====== Supplied records
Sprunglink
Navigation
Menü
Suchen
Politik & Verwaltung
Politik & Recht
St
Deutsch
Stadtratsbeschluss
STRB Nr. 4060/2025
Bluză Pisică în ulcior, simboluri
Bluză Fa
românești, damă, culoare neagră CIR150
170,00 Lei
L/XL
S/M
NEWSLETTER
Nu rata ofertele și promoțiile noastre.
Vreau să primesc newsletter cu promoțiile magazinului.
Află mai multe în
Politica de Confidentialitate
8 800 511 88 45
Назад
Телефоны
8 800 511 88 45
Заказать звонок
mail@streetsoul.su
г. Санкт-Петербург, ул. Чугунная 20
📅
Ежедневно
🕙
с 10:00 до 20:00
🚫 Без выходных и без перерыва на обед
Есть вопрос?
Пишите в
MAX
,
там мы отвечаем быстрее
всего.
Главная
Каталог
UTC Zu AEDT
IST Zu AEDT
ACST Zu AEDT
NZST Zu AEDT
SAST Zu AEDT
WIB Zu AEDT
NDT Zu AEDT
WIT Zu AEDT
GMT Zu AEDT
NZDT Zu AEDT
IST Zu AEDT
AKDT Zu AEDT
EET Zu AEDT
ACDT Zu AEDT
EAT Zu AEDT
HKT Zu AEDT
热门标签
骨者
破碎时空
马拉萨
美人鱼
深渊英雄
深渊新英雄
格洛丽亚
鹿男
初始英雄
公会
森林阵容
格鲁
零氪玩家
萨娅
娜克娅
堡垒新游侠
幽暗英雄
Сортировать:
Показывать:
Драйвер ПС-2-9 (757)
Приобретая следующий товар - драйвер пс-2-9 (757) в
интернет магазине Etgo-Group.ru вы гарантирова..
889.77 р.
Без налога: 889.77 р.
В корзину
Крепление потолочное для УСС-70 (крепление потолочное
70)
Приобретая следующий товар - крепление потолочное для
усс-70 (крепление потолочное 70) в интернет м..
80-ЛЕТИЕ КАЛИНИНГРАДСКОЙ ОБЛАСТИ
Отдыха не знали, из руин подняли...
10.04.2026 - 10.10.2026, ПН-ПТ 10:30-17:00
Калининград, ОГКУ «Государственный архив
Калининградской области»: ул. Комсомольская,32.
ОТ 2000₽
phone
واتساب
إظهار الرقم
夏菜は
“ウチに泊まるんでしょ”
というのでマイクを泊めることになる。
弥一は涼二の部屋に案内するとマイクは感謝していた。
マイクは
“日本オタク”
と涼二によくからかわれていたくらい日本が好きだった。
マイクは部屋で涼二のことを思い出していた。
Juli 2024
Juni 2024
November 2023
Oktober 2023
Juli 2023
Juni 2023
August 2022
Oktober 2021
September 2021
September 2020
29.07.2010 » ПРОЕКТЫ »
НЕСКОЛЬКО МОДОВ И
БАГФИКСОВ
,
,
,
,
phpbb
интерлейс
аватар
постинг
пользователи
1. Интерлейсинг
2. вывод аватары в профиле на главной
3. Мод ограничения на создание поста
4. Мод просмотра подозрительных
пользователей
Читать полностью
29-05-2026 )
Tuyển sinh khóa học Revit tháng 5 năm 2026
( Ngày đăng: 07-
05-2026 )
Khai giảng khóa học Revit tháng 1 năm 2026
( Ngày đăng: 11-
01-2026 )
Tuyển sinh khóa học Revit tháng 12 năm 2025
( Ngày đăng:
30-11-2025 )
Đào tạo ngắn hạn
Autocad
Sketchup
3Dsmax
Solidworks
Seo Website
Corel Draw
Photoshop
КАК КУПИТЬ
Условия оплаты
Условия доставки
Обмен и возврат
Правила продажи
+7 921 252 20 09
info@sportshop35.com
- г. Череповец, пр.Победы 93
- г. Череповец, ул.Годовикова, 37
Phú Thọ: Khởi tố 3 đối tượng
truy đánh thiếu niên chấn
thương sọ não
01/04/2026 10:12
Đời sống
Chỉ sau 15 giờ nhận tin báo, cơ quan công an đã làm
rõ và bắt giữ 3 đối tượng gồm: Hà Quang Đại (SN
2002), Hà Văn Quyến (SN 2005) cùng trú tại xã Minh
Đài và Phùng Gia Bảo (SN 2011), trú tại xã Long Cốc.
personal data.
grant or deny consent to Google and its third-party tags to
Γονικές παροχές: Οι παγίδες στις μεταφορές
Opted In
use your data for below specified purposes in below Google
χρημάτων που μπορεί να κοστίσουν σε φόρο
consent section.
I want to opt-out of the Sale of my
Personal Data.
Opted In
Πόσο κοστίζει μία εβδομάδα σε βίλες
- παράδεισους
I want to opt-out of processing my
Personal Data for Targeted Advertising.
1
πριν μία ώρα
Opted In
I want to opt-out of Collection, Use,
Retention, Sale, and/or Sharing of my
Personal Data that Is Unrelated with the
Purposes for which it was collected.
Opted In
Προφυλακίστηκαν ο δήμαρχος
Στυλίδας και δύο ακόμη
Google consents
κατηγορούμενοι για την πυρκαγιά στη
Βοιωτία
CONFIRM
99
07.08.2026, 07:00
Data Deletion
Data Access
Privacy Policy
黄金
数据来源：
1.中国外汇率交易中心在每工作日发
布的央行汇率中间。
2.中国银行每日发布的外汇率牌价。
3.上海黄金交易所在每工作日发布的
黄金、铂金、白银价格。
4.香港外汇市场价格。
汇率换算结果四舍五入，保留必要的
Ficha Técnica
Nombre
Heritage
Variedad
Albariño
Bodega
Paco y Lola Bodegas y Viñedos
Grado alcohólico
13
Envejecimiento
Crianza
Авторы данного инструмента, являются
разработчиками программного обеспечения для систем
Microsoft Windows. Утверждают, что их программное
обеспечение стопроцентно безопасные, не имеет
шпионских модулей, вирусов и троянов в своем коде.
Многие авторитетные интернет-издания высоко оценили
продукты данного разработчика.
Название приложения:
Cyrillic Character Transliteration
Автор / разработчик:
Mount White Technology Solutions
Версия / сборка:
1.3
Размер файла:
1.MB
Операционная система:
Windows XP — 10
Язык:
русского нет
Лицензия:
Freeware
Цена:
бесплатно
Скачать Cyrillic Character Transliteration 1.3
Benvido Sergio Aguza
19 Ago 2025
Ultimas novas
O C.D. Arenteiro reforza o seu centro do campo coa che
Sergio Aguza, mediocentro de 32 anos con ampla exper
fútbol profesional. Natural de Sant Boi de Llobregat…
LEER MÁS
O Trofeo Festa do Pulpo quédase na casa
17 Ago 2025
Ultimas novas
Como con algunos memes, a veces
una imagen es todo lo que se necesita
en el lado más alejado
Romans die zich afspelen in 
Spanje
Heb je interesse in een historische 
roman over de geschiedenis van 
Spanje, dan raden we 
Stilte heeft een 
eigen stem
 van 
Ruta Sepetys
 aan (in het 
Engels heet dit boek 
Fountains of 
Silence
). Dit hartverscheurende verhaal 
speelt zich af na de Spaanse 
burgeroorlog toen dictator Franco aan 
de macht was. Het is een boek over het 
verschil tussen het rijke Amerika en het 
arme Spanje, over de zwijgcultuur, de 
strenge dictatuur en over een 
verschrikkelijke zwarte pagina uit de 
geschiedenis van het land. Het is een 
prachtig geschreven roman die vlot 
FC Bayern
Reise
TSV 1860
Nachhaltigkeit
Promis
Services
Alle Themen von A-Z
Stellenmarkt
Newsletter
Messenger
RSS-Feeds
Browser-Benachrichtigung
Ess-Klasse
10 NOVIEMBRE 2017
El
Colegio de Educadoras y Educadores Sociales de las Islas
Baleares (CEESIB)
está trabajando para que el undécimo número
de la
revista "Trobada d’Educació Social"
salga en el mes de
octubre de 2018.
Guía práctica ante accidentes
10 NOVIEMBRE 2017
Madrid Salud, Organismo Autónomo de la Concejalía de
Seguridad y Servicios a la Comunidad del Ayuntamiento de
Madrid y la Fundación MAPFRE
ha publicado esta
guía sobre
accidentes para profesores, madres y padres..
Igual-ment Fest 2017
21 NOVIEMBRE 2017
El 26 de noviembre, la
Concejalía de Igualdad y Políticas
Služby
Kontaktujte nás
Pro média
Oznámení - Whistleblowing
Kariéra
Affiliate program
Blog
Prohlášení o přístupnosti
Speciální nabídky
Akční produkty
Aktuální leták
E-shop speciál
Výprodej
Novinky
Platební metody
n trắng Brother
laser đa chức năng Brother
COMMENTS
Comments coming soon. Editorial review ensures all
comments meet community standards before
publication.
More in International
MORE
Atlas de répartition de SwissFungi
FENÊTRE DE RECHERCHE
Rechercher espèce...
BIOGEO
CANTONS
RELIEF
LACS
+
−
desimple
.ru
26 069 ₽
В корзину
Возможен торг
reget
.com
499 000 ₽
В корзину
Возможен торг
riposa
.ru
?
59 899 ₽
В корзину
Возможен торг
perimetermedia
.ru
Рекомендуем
============
§ **Task goal**: Please output exactly the lines between the one holding "Spanje, dan raden we" and the one holding "Madrid y la Fundación MAPFRE" in the records above, inclusive, and nothing more.

§ **Written response**:
Spanje, dan raden we 
Stilte heeft een 
eigen stem
 van 
Ruta Sepetys
 aan (in het 
Engels heet dit boek 
Fountains of 
Silence
). Dit hartverscheurende verhaal 
speelt zich af na de Spaanse 
burgeroorlog toen dictator Franco aan 
de macht was. Het is een boek over het 
verschil tussen het rijke Amerika en het 
arme Spanje, over de zwijgcultuur, de 
strenge dictatuur en over een 
verschrikkelijke zwarte pagina uit de 
geschiedenis van het land. Het is een 
prachtig geschreven roman die vlot 
FC Bayern
Reise
TSV 1860
Nachhaltigkeit
Promis
Services
Alle Themen von A-Z
Stellenmarkt
Newsletter
Messenger
RSS-Feeds
Browser-Benachrichtigung
Ess-Klasse
10 NOVIEMBRE 2017
El
Colegio de Educadoras y Educadores Sociales de las Islas
Baleares (CEESIB)
está trabajando para que el undécimo número
de la
revista "Trobada d’Educació Social"
salga en el mes de
octubre de 2018.
Guía práctica ante accidentes
10 NOVIEMBRE 2017
Madrid Salud, Organismo Autónomo de la Concejalía de
Seguridad y Servicios a la Comunidad del Ayuntamiento de
Madrid y la Fundación MAPFRE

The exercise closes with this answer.